The point to quoting the Beatles song of the sixties is their punch line of "sixty-five" has become "hundred-twenty" in less than a generation. For a while, President Bush thought the depletion of Social Security would be the first snowflake in a blizzard, but now we have forgotten that particular misjudgment, and find that paying for Medicare is going to seem a problem, first. The problem is not one or the other, the problem is longevity. The impossible dream has become very possible, and we don't know what to do with it.

It seems to me, one thing is very clear: we cannot expect to work for forty years but live an additional fifty years being supported. It is childish to suppose someone else (the millionaires and billionaires, our parents and grandparents, or the taxpayers) will support us for 20% longer than we support others, or that on average we can do it for ourselves. Earning interest on savings will help the present problem, and I have here contributed some suggestions about it. But in the long run, the long run will win. So if there is any solution possible for this longevity problem, it must lie in most people remaining gainfully employed, at least ten years longer than we now think is reasonable.

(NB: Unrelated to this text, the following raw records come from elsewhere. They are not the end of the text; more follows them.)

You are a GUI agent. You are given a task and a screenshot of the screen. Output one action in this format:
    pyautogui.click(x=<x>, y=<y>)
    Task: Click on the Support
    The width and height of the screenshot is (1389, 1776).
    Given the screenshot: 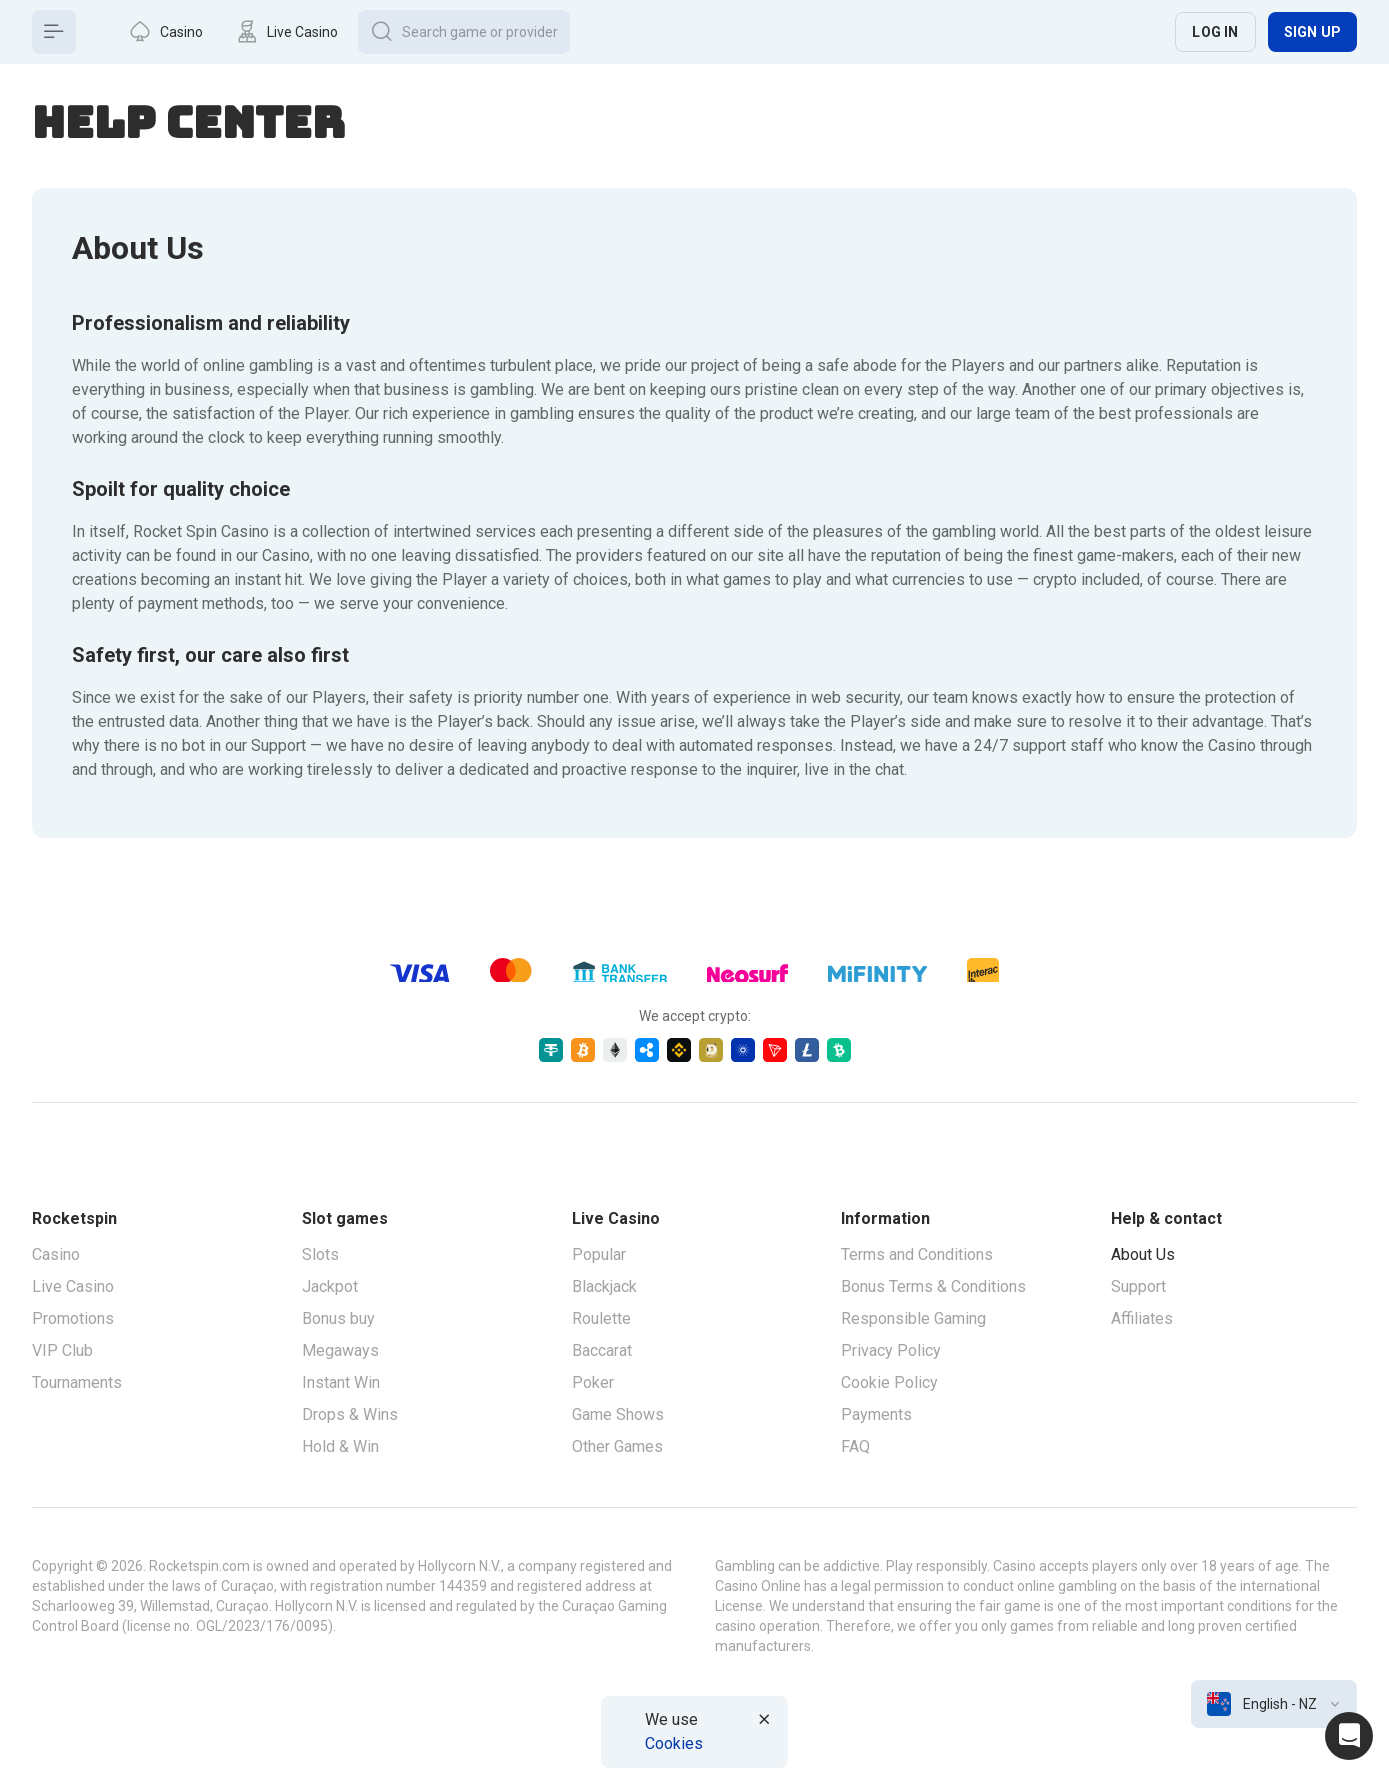 What is the action you would take?
    pyautogui.click(x=1138, y=1286)
     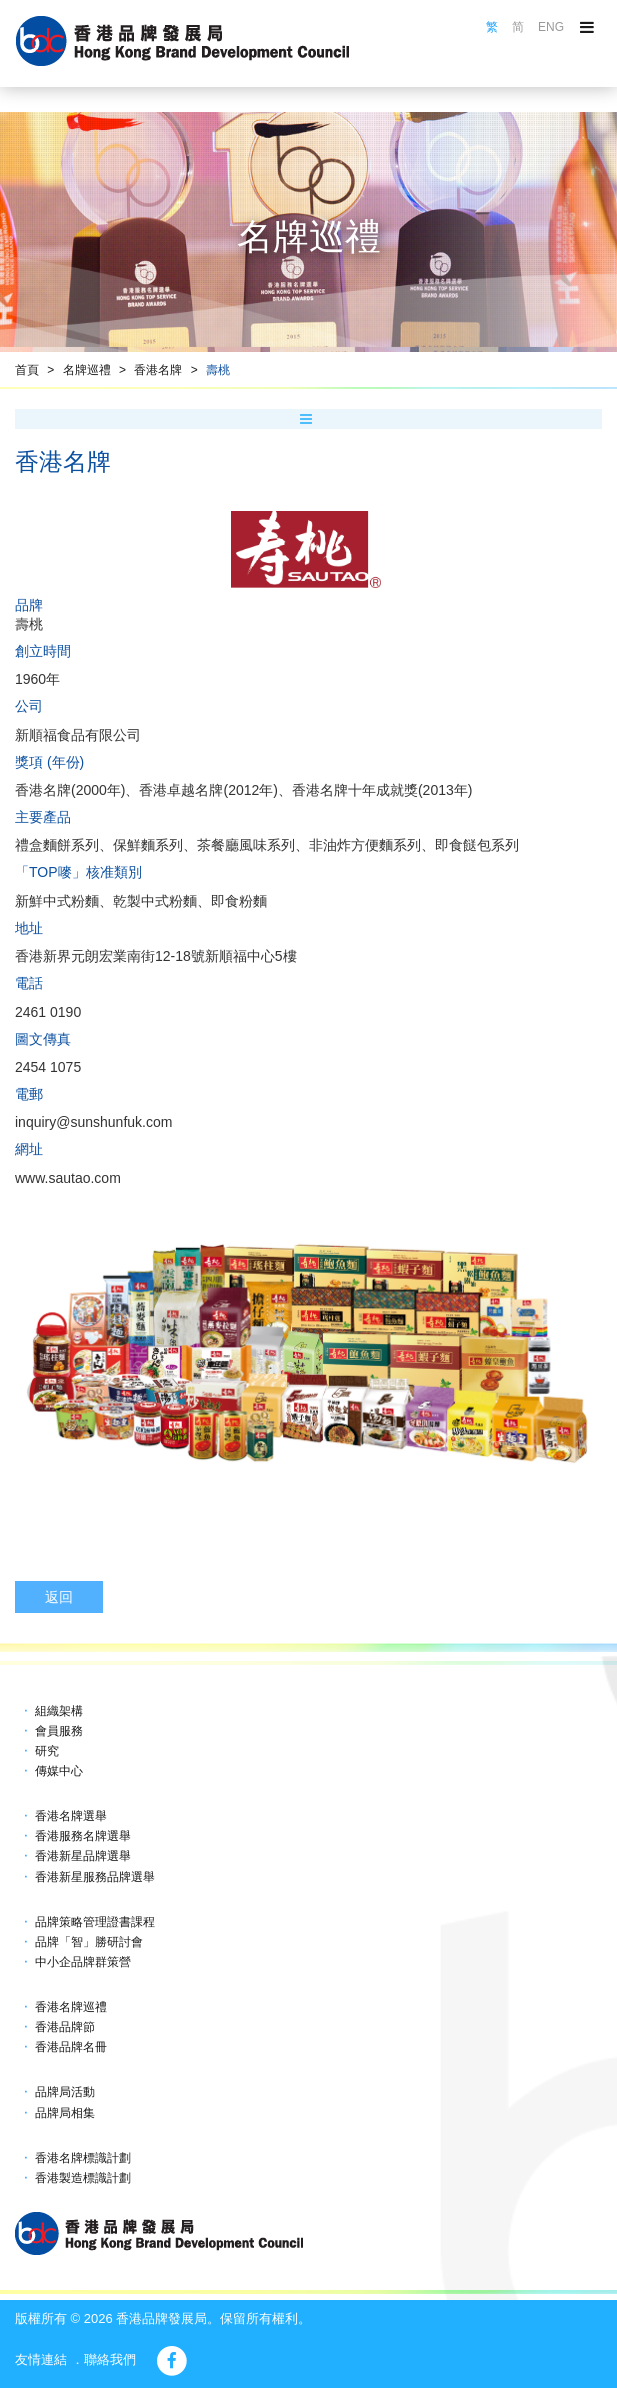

Any further extensions of longevity will have to be paid for by working still longer. In the meantime, we must save and invest more wisely, at whatever cost to the retail financial industry. I have scarcely ever met a stockbroker I didn't like, and it pains me to ask the retail brokers to do what the medical profession is committed to doing: do our job so well, we put ourselves out of business. The financiers stand astride the information pool, from which a solution to this problem would be expected to arise, and they resist the idea they are fiduciaries. That's got to stop, not because an occasional account is being churned, but because they are the logical people to devise a solution to society's current big problem. Ordinarily, you wouldn't expect doctors to solve a financial problem, you would expect financiers to do it. Maybe college professors of economics would stop crabbing so much, and help with the theoretical problems of finance, but generally speaking one would expect the solution to financial problems to arise from the financial community. Where are the customers' yachts?

The problems financiers need to help us with are not so much the sharing of profits generated by efficiency, either. Looking further ahead, it worries me to have so large a proportion of common voting stock in the hands of people who, although the owners are all right, are not in the least interested in voting their stock. As the proportion of voting stock shrinks in the hands of those who know something about the company they own, the welfare of the company is not necessarily improved. The way family-controlled corporations outperform public-controlled ones by 15-25% is maybe a signal we are making things worse. And furthermore, if essentially unlimited amounts of money pour into the stock market, the value of money is lessened, the value of a stock is temporarily increased, and we suddenly wake up to realize by going off the gold standard we have not replaced it with anything else. The resulting temptation to print bitcoins or paper without value seems ominous. What is proposed we do about it, if Argentina or similar public servants somewhere else, start printing money? I am not comfortable letting Mr. Putin decide such questions, but if he tries it, what are our plans?